Key challenges ahead with DME prior authorization

It is evident that in the future there will be more authorizations that will be required. With more shortage of staffs, it is important that you opt for someone who can help you with same. It is not an easy task to manage the auth initiation, follow up and approval process without the new knowledge of the payer guidelines.

  • A recent survey clearly shows that there are more than 57% of positions to be filled across hospitals and health systems.
  • It is common knowledge now that filling positions will be a challenge for a huge chunk of healthcare providers.
  • To prevent claims denials, having a careful scrutiny on how to enhance your prior approvals will depend on proper documentation.
  • Thus, it is critical that you plan properly and optimize your ROI by working as a top class operational extension.

Having a disciplined plan is all about assessing the areas which is cutting down on your eligibility checks and forcing you in seeing fewer customers. It is important for you to deploy a standardized tactic that can improve your collections and assist you to lower down on your rising operational expenses.

Choice of the right alternative is going to be critical alternative and must be managed with propriety. A cutting edge DME billing company can initiate sound measures to end your present day practice management challenges. That is where the benchmark gets set and you can work around it for a healthier DME billing effort.

Sunknowledge Inc establishes the DME billing trust

Our unique ability to resolve your front end challenges make us your ideal partner at all stages. We are best suited to handle all your gaps with checking of the insurance verification and eligibilities of your patients, working on DME prior authorization and doctor’s office follow-up.

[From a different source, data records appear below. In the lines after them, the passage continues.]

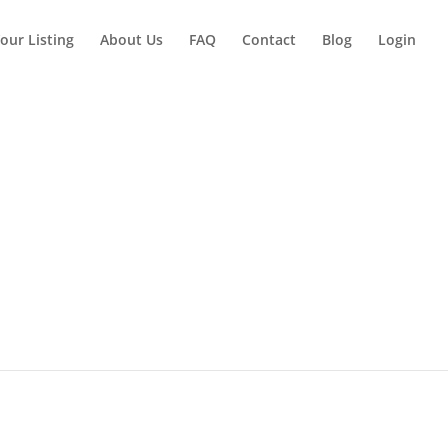
our Listing
About Us
FAQ
Contact
Blog
Login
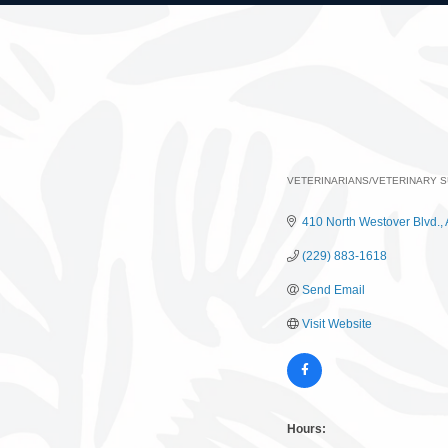
VETERINARIANS/VETERINARY S
Categories
410 North Westover Blvd.
(229) 883-1618
Send Email
Visit Website
Hours:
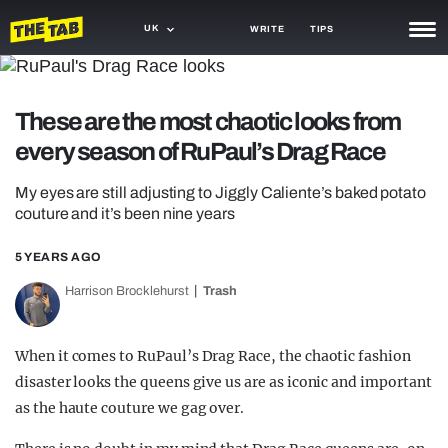
UK
WRITE
TIPS
NEWS
These are the most chaotic looks from
TRASH
every season of RuPaul’s Drag Race
GAMING
My eyes are still adjusting to Jiggly Caliente’s baked potato
AGENDA
couture and it’s been nine years
TRENDS
5 YEARS AGO
OPINION
Harrison Brocklehurst
Trash
GUIDES
When it comes to RuPaul’s Drag Race, the chaotic fashion
disaster looks the queens give us are as iconic and important
as the haute couture we gag over.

  • Moreover, we have a robust presence as we understand the immediate gap on what is causing your DME claims rejections.
  • The choice of the ideal partner can be a great solution for you and that’s why we are the best when it comes to working out a proven plan and help you resolve your practice management worries.
  • Speak to our team and come to know how we develop intuitive practices that will be keeping your reimbursement demands in the right vein.

Hire us for a complete change in your DME billing demands as we know how to bring about a complete transformation. We are a prior authorization company that also specializes in meeting all your DME billing demands.

Our team guarantees 100% DME prior authorization submission on the same day itself and that also with 99.99% accuracy.

We make sure that all your RCM priorities are ideally managed with quality and experienced staffs that knows in and out of all your requirements with DME billing. Get to know why we make sure that DME prior authorization do not pause your great dream for a DME billing transformation.